- Of course the article is about the archaeological discovery, but if you're curious (as I was) what the poem is, it's "Caedmon’s Hymn":
"Now we must praise the protector of the heavenly kingdom the might of the measurer and his mind’s purpose, the work of the father of glory, as he for each of his wonders, the eternal Lord, established a beginning. He shaped first for the sons of the earth heaven as a roof, the holy maker; then the middle-world, mankind’s guardian, the eternal Lord, made afterwards, solid ground for men, the almighty Lord."
via https://imagejournal.org/article/caedmons-hymn-the-first-eng...
- Thanks, came to the comments for this!
Reading Old English as a Scandinavian is always interesting, because if you squint hard enough, you can easily see how the languages are so deeply related. So many modern Scandinavian words have what seem to be lost cognates in Old English, and I suppose vice versa.
That said, I wish translations into contemporary English went further to preserve the etymology of certain words and the grammatical structure of the poem, even if it would make for a much more awkward text. For example, this text translates "middangeard" as "middle-world", which is correct, but it is cognate with "Midgård", which is the Norse mythological name for Earth. (In Scandinavian translations of J.R.R. Tolkien, "Middle Earth" is translated as "Midgård".) I think this lets us understand more about how writers of Old English understood the world, and how it was connected to the broader mythological landscape in North/Western Europe around this time, how Christian and Pagan belief systems were interacting through language as the region was in the process of christianization.
- Yes, but J.R.R. Tolkien wrote a guide on this (after seeing a couple of really bad quality translations) which later translations benefited from:
https://tolkiengateway.net/wiki/Guide_to_the_Names_in_The_Lo...
that this was in _A Tolkien Compass_ which was one of the first books I purchased w/ my own money (along w/ _A Tolkien Reader_) is arguably a big part of why I chose to study languages early on in my life.
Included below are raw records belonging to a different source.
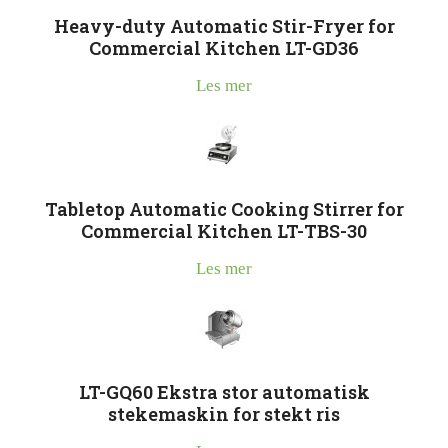
Heavy-duty Automatic Stir-Fryer for
Commercial Kitchen LT-GD36
Les mer
Tabletop Automatic Cooking Stirrer for
Commercial Kitchen LT-TBS-30
Les mer
LT-GQ60 Ekstra stor automatisk
stekemaskin for stekt ris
- As someone with native command over Hindi and, unless it's spoken by folks from certain UK countries, English, who also spoke and read Sanskrit quite well during school, I had a period of a few months when I went down the rabbit-hole of wonderful general linguistic history and the interrelation among them. I was shocked beyond imagination to see how we might actually have been more the same than different, if we go back far enough (not even prehistoric 'far enough') in each case (even the languages which are geographically distant currently). But then, of course, civilisation happened.
- Brother! I hope you have have also studied a bit of Latin and Greek, to see the great similarities, and paths like that of "jñāna, gnō̃́sis, gnosco, knowledge".
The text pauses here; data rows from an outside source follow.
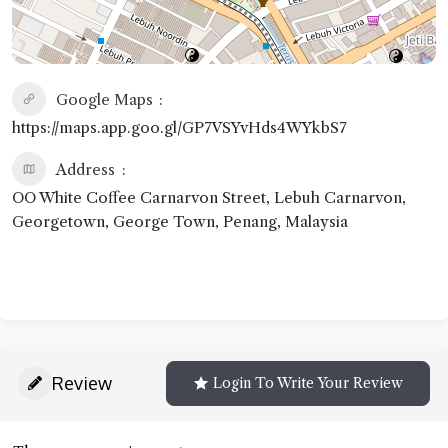
Google Maps
https://maps.app.goo.gl/GP7VSYvHds4WYkbS7
Address
OO White Coffee Carnarvon Street, Lebuh Carnarvon,
Georgetown, George Town, Penang, Malaysia
Review
Login To Write Your Review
It is a very great thing that so many peoples now speak languages with clear common roots buried behind the deviations of use; and outmost interesting to recognize the plan and the deep thought in those radixes.
- My father in law is a Persian speaker. I was very surprised to learn that thank you (mersi) is the same as in French, and OK/indeed (baleh) is the same as in Spanish.
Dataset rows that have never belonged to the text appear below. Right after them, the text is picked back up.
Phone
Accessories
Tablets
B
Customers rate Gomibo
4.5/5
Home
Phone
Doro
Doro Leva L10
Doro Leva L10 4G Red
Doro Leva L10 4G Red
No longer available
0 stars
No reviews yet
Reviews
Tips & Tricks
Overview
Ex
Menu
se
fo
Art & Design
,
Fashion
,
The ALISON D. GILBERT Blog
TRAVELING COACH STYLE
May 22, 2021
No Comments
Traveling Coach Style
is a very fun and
- Persian mersi is actually a direct borrowing from the French [1]. Not sure about the other one, but I guess it’s just a coincidence, as happens so often in language [2].
[1] https://en.wiktionary.org/wiki/%D9%85%D8%B1%D8%B3%DB%8C#Pers...
- Arigato in Japanese is said to be a borrowing from Portuguese Obrigado (might want to verify that!).
- No, it's documented, as is tempura. It's like pancakes: you make them before the time of fasting. "The Times of" in Spanish is "tempora" and I would be Portuguese is similar.
There are loads.
https://en.wikipedia.org/wiki/List_of_Japanese_words_of_Port...
- Gura mie eu.
- It's all about Proto-Indoeuropean. You can get tons of words from Latin and Sanskrit and compare them.
- I’ve long thought about how wonderful it would be to create a contemporary new hybrid language whose objective was to unify communication along the very common linguistic origins at least some language clusters have. The core challenge of course is that it would be contrived in a time when top down imposition does not work as effectively. It’s a dream I have nonetheless.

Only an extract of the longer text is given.